**RECORDS TO USE**:
- - - - -

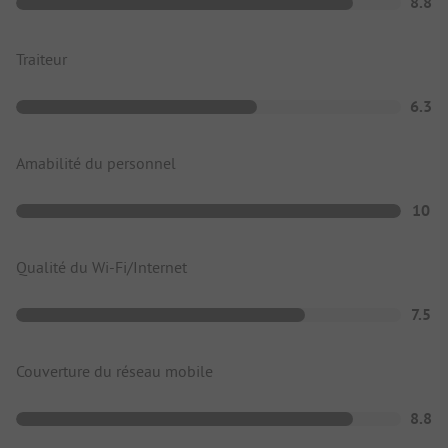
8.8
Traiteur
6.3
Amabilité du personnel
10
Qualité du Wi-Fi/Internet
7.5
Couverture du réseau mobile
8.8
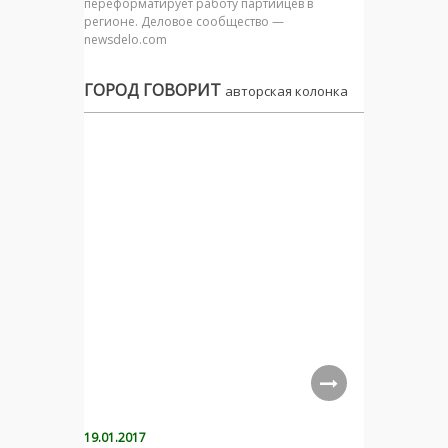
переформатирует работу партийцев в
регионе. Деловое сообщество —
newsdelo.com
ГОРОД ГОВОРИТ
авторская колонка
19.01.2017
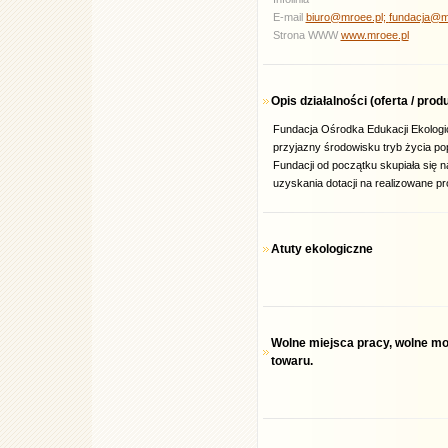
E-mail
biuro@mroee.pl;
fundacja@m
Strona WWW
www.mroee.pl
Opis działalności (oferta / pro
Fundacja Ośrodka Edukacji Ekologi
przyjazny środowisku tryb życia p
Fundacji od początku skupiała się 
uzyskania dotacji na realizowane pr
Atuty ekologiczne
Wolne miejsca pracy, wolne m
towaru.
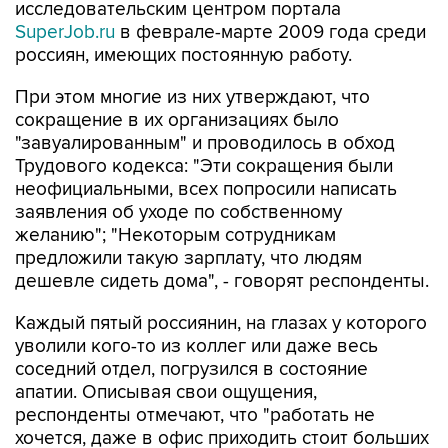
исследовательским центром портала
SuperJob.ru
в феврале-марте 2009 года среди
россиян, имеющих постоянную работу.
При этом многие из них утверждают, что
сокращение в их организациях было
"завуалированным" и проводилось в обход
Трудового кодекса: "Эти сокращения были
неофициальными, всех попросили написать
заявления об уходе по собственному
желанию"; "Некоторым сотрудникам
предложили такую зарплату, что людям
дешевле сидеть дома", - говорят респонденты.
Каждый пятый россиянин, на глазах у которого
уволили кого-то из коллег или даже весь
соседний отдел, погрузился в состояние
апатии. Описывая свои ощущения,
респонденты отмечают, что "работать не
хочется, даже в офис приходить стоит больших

- - - - -

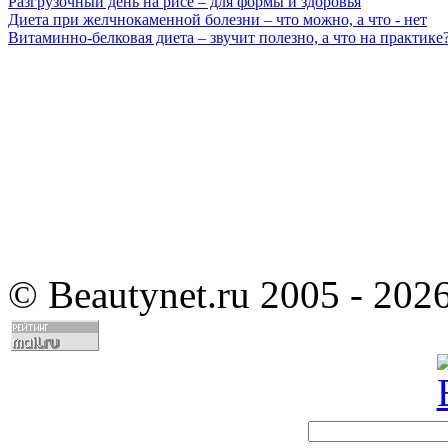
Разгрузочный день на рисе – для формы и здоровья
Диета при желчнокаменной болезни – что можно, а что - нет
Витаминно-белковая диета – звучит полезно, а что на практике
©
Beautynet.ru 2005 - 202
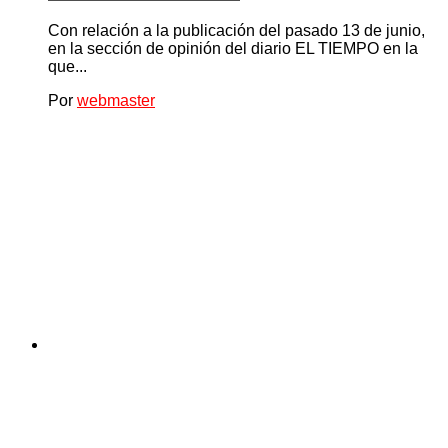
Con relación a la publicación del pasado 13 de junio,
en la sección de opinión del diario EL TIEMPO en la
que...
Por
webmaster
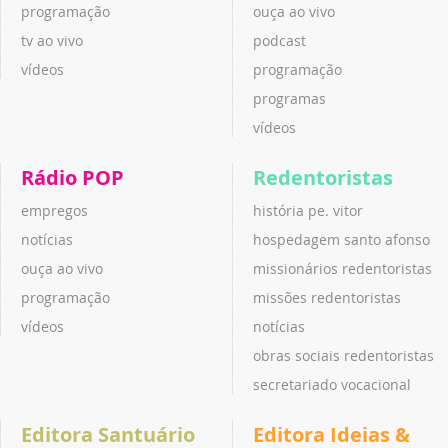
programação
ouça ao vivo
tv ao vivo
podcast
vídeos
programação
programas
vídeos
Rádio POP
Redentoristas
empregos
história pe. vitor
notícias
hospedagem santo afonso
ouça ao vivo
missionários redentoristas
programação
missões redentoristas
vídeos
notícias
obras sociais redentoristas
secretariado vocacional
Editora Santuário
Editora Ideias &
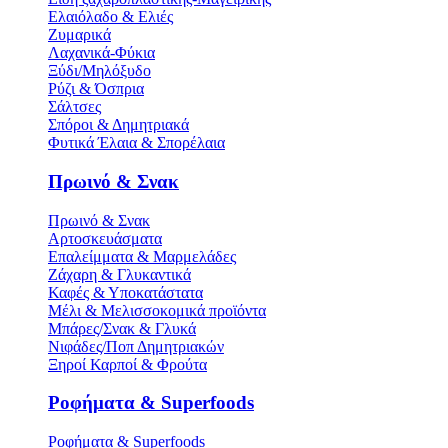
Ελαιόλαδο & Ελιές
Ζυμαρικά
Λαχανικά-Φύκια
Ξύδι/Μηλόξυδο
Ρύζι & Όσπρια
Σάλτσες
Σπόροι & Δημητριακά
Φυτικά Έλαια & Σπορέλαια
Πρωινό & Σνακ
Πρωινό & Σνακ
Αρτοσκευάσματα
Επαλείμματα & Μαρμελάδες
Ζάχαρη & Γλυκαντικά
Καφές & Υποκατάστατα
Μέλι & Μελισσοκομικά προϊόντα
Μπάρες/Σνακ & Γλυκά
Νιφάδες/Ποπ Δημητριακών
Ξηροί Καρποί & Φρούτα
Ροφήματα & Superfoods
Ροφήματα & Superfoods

- - - - -

Find each line in the material above that carries the string "респонденты", and copy it.

дешевле сидеть дома", - говорят респонденты.
респонденты отмечают, что "работать не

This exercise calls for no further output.